Por su parte, el rector de la Universidad Internacional Menéndez Pelayo, Salvador Ordóñez, quien presidió el desayuno informativo y también el acto inaugural del Encuentro `La segunda globalización. Saint Dennis Vs. Sur de Madrid´ al que también asistió el alcalde de Santander, Iñigo de la Serna, aseguró que el de hoy “es un día un poco especial” y por ello agradeció al Instituto de Cultura del Sur el hecho de que escogiese la UIMP para presentar el proyecto Ciudades No Gueto.
Precisamente el vicepresidente del Instituto de Cultura del Sur, José Manuel Gómez Bravo, habló de este proyecto pionero en Europa que pretende mostrar cómo un espacio en el Sur de Madrid, formado por seis ciudades, ha conseguido en 20 ó 30 años convertirse en un ejemplo de cómo los flujos migratorios, internos y externos, han sido entendidos y tratados como un “efecto de suma, de riqueza de capital intelectual”.
Además, avanzó que el Instituto de Cultura del Sur está trabajando con la Federación Española de Municipios para alcanzar en el plazo de un año que cien nuevas ciudades sean declaradas “abiertas”, de buenas prácticas de la segunda globalización o solidaridad sostenible porque “el mestizaje es un efecto suma para nosotros”.
En este sentido, Gómez Bravo comentó cómo desde hace 30 años el Sur de Madrid “que estaba llamado a ser Saint Dennis” se ha convertido “gracias al impulso de la ciudadanía en un espacio referencial de calidad de vida por varios conceptos”. Así, relató cómo, en este momento, cada ciudad del Sur de Madrid no sólo no tiene tasa de paro, sino que, además, cuenta con espacios escénicos, cinco universidades, bibliotecas, zonas WI-FI y “todo acompañado de un mestizaje interior, la segunda generación, iniciada en los años 70, que se ha integrado absolutamente en todos los conceptos”.
Sobre el “fenómeno de Saint Dennis”, George defendió que “no ha tenido nada que ver con la religión aunque algunos medios han hablado de luchas entre musulmanes y cristianos”. De hecho, defendió la idea de que “ha sido una llamada de ayuda a la República Francesa” que “ha fallado, no ha estado a la altura” porque “los jóvenes de Saint Dennis, como todos, quieren un trabajo normal, bien remunerado y no estar incluidos en una población con un 40 por ciento de paro”.

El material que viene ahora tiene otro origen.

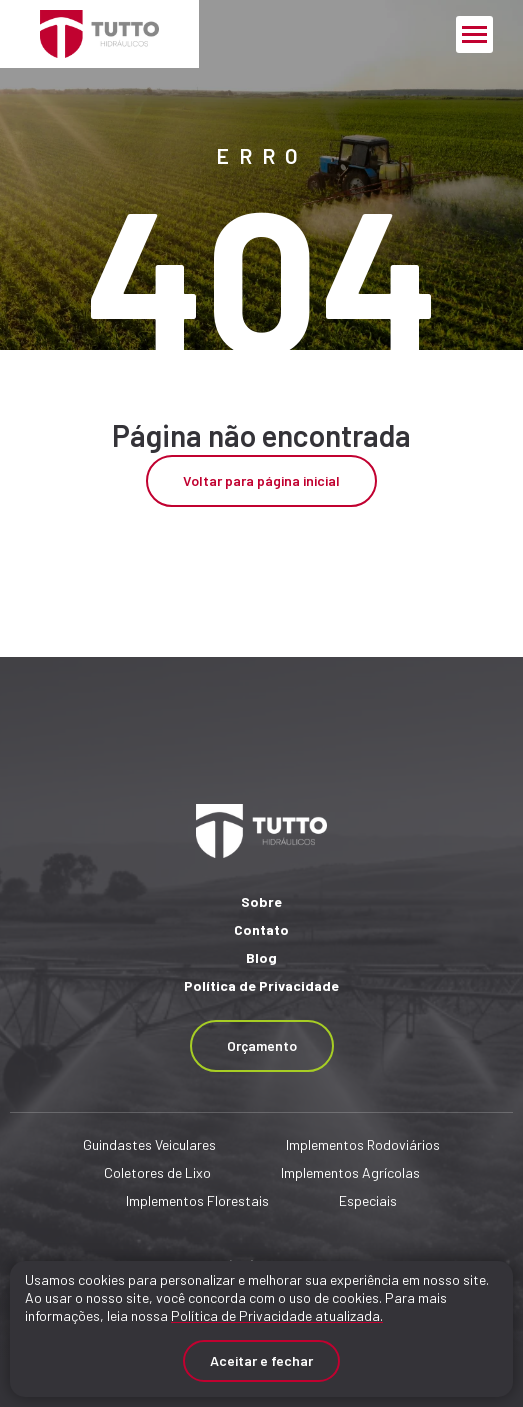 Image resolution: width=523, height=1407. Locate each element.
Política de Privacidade (261, 985)
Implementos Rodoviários (363, 1144)
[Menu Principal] (474, 34)
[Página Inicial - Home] (99, 34)
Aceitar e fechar (261, 1360)
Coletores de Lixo (157, 1172)
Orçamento (262, 1045)
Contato (261, 929)
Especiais (368, 1200)
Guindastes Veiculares (149, 1144)
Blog (261, 957)
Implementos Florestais (197, 1200)
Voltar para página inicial (261, 480)
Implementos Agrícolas (350, 1172)
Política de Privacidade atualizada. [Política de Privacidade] (277, 1315)
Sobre (261, 901)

También Fernando Ballestero, embajador de la Delegación de España ante la OCDE, hizo alusión al “caso Saint Dennis” que, a su juicio, “no es el único caso ni será el último”. Es más, comentó cómo el problema de la inmigración y de la integración es un tema prioritario para la OCDE, porque los movimientos migratorios que en los últimos seis años han generado 20 millones de desplazamientos, se ha producido un fenómeno en aumento que consiste en lo que algunos analistas han denominado el “cuarto mundo”. Es decir, las grandes zonas que surgen en torno a los grandes conglomerados urbanos y “que genera muchos problemas”.
Finalmente, el bailarín Antonio Canales admitió que le gusta que las personas que miran desde el Sur “no miremos desde abajo, sólo desde el Sur” y explicó que “si cada uno ponemos la mano en pecho, trabajamos fuerte y miramos con igualdad a la otra persona, independientemente de cuál sea su religión, entonces, podremos empezar a hablar de igualdad”.
Por ello, a preguntas de los periodistas sobre los incidentes registrados en Alcorcón, Canales afirmó que es “una anécdota de lo que pasa en el Sur de Madrid”. De hecho, recordó que su obra `Torero´, de la que se han hecho mil representaciones en Europa y en el mundo, “los primeras representaciones fueron en Móstoles, Alcorcón, Leganés y esos niños que tuvieron la suerte de ser los primeros en ver una obra triunfadora es la mejor forma de ver lo que hacemos en estos lugares”, finalizó.